> Given data:
--------------------

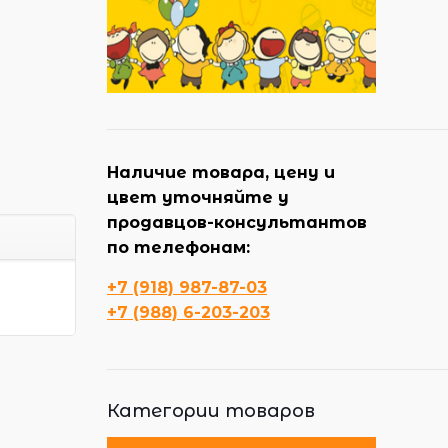
Наличие товара, цену и
цвет уточняйте у
продавцов-консультантов
по телефонам:
+7 (918) 987-87-03
+7 (988) 6-203-203
Категории товаров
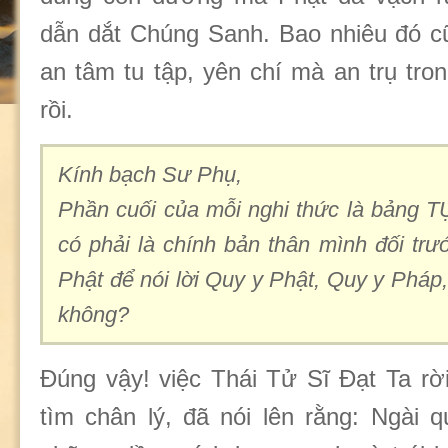
dẫn dắt Chúng Sanh. Bao nhiêu đó c
an tâm tu tập, yên chí mà an trụ tr
rồi.
Kính bạch Sư Phụ,
Phần cuối của mỗi nghi thức là bảng 
có phải là chính bản thân mình đối trư
Phật để nói lời Quy y Phật, Quy y Pháp
không?
Đúng vậy! việc Thái Tử Sĩ Đạt Ta rời
tìm chân lý, đã nói lên rằng: Ngài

--------------------

> What you are asked to do: Each record above should come back exactly the same, only without its pictures.

> Exercise result:
Наличие товара, цену и
цвет уточняйте у
продавцов-консультантов
по телефонам:
+7 (918) 987-87-03
+7 (988) 6-203-203
Категории товаров
dẫn dắt Chúng Sanh. Bao nhiêu đó c
an tâm tu tập, yên chí mà an trụ tr
rồi.
Kính bạch Sư Phụ,
Phần cuối của mỗi nghi thức là bảng 
có phải là chính bản thân mình đối trư
Phật để nói lời Quy y Phật, Quy y Pháp
không?
Đúng vậy! việc Thái Tử Sĩ Đạt Ta rời
tìm chân lý, đã nói lên rằng: Ngài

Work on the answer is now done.